Another area of tension is in the rhyme scheme. The rhymes exist, and are deliberately brought to the readers attention by the line breaks. However, as mentioned, the line breaks are strictly organized by Moore's syllabic requirements and do not occur in natural pauses. Furthermore, there is considerable alliteration within the lines, which blurs the importance of the rhyme pattern. When read naturalistically, the rhymes are absorbed into the general music of the lines instead of punctuating thoughts or ideas. Parallel structures and sounds are more apparent and more powerful than the ABB CDD formula. The sound of the broken line ''the fruit// within the fruit - locked in'' (ll. 7-8) is much more connective than the forced rhyme which leaps ahead to the next stanza: ''-locked in// like counter-curved twin//// hazel-nuts?'' (ll. 8-10). The former is composed of paralleled phrases which match in all but with and locked. The latter sits uncomfortably with locked in more strongly attached by sound to within than to twin. Twin does not match in on many levels. It is a single stressed syllable which is obscured by the strong redundant sounds and rhythms of counter-curved. It also trails off. It is not a noun but an incomplete noun phrase, the adjective for a word which appears in the next stanza. Moore is playing with the reader's assumptions about form. Coming as it does at the end of a stanza, twin is easily mistaken for its noun form. Grammatically, it could work if not for hazel-nuts in the next line. The reader is repeatedly brought up short by this deliberate dissonance between the line and stanza breaks and the sentence structure.

Perhaps most subtle of the poem's structural transgressions is that the regular eighteen syllable stanza/six syllable line form must be finessed at times.

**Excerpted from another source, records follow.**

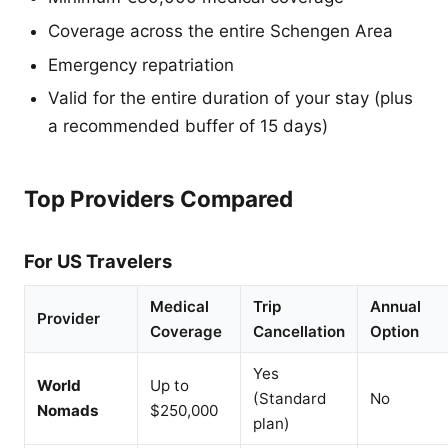
Coverage across the entire Schengen Area
Emergency repatriation
Valid for the entire duration of your stay (plus
a recommended buffer of 15 days)
Top Providers Compared
For US Travelers
Medical
Trip
Annual
Provider
Coverage
Cancellation
Option
Yes
World
Up to
(Standard
No
Nomads
$250,000
plan)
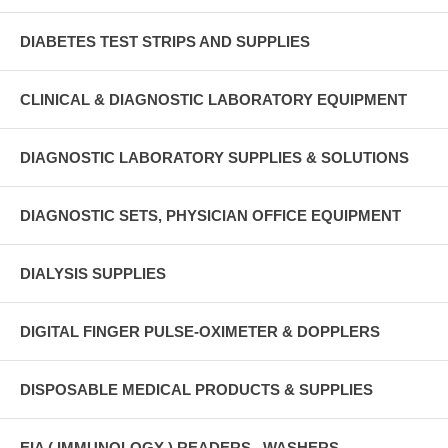
DIABETES TEST STRIPS AND SUPPLIES
CLINICAL & DIAGNOSTIC LABORATORY EQUIPMENT
DIAGNOSTIC LABORATORY SUPPLIES & SOLUTIONS
DIAGNOSTIC SETS, PHYSICIAN OFFICE EQUIPMENT
DIALYSIS SUPPLIES
DIGITAL FINGER PULSE-OXIMETER & DOPPLERS
DISPOSABLE MEDICAL PRODUCTS & SUPPLIES
EIA ( IMMUNOLOGY ) READERS , WASHERS ,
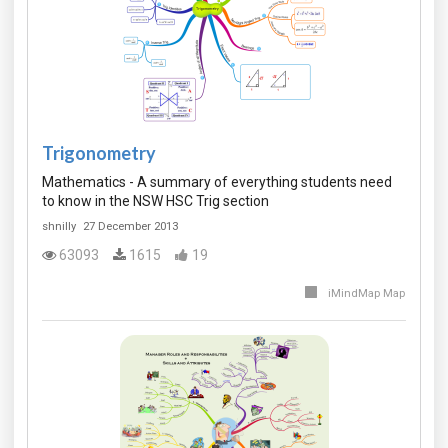
Trigonometry
Mathematics - A summary of everything students need
to know in the NSW HSC Trig section
shnilly
27 December 2013
63093
1615
19
iMindMap Map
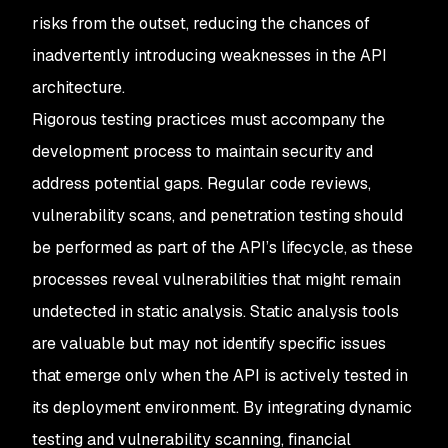
risks from the outset, reducing the chances of
inadvertently introducing weaknesses in the API
architecture.
Rigorous testing practices must accompany the
development process to maintain security and
address potential gaps. Regular code reviews,
vulnerability scans, and penetration testing should
be performed as part of the API’s lifecycle, as these
processes reveal vulnerabilities that might remain
undetected in static analysis. Static analysis tools
are valuable but may not identify specific issues
that emerge only when the API is actively tested in
its deployment environment. By integrating dynamic
testing and vulnerability scanning, financial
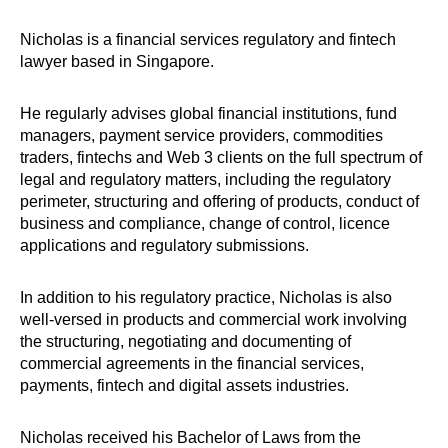
Nicholas is a financial services regulatory and fintech
lawyer based in Singapore.
He regularly advises global financial institutions, fund
managers, payment service providers, commodities
traders, fintechs and Web 3 clients on the full spectrum of
legal and regulatory matters, including the regulatory
perimeter, structuring and offering of products, conduct of
business and compliance, change of control, licence
applications and regulatory submissions.
In addition to his regulatory practice, Nicholas is also
well-versed in products and commercial work involving
the structuring, negotiating and documenting of
commercial agreements in the financial services,
payments, fintech and digital assets industries.
Nicholas received his Bachelor of Laws from the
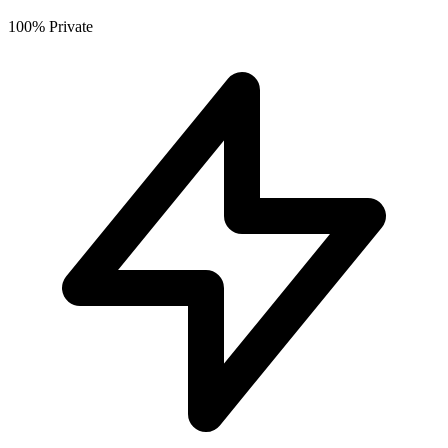
100% Private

This occurs as early as the first line. How many syllables does ''You've seen a strawberry'' (ll. 1) have? Depending upon one's accent, this line could have five or six, with strawberry pronounced either ''straw-be-ry'' or ''straw-bry.'' This occurs early enough that the regularity of the form does not enforce a certain 'proper' pronunciation. If this were the only instance, it could be disregarded. However, counter-curved in line nine requires deliberate alteration to fit. The -ed of curved must be stressed in order for the line to make up six syllables. Again, this could be disregarded as incidental. If Moore were a more conventional writer, it could be considered an archaism in a rigid adherence to form. However, she violates her own line length two more times, and both in suggestive places.

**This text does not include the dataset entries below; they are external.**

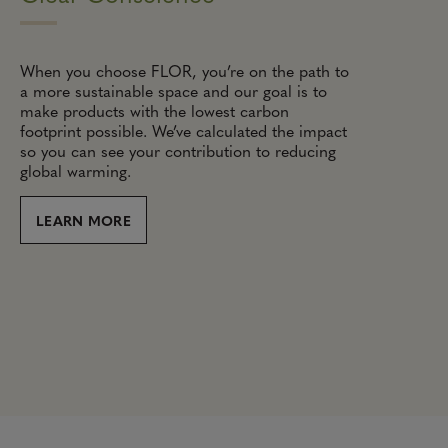
When you choose FLOR, you’re on the path to
a more sustainable space and our goal is to
make products with the lowest carbon
footprint possible. We’ve calculated the impact
so you can see your contribution to reducing
global warming.
LEARN MORE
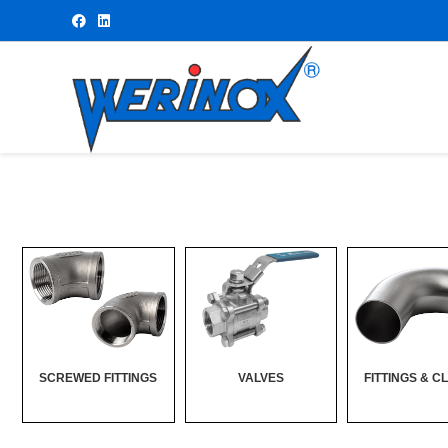
SCREWED FITTINGS
VALVES
FITTINGS & C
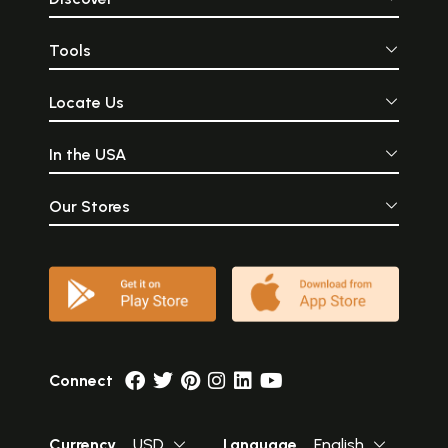
Tools
Locate Us
In the USA
Our Stores
Connect
Currency
USD
Language
English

The next instance is with line thirteen. In order for the line to work properly, kok-saghyz must be mispronounced to have only two syllables. Moore has done this with the only non-English word and the only italicized word in the poem. Saghyz ends in a confusing tangle of consonants. If one is unfamiliar with the word as it is spoken, it is easy to assume that the word is pronounced ''sagz'' and conforms to the demands of the poem's line structure. It exists as part of a larger hyphenated term, ''kok-saghyz-stalks'' which is difficult to say and encourages the running together and slurring of sounds.

The last instance cannot be finessed. The last line of stanza nine has seven syllables and ends with spondaic finality. Once again it serves to draw attention to the break that occurs between stanzas nine and ten. Of course, the effect of all of these questionable departures from line length is extremely understated. It is only noticeable if one deliberately looks for it because the lines do not reproduce a regular metrical structure.

This last is perhaps the most unexpected in its absence. The poem is full of rhythm and music, yet the form does not reinforce that music. The line length is not a shorthand for metrical notation but rather a hindrance. This is, of course, the key. In many ways, the form of the poem echoes the theme of the poem. A first reading is awkward. The strong, stable surface structure of the poem pulls the reader in directions unsupported by the sentences it frames. However, a second reading reveals that while the lines are forced into empty artifice, they transcend them. Rhymes made purely for their placement at the ends of lines do not weigh down the poem with a ponderous beat, but are instead harmlessly absorbed. Line lengths and stanza breaks which can confine and smother, are instead overgrown, like ivy covering a wall. The strong, i.e. the rigid form of the poem's outward flourishes, is overcome by minute subversions.

At the same time, this reading can also be subverted and reversed. The structure can be considered that which is weak until perseverance overcomes its enemies. The sentences and ideas that they convey are systematically influenced by the impositions of the form. The powerful themes and ideas of the poem are nevertheless affected by the minute adjustments in reception caused by its structure. Although this is not as strong as the previous reading, it does problematize a straightforward reading. The alternate exists.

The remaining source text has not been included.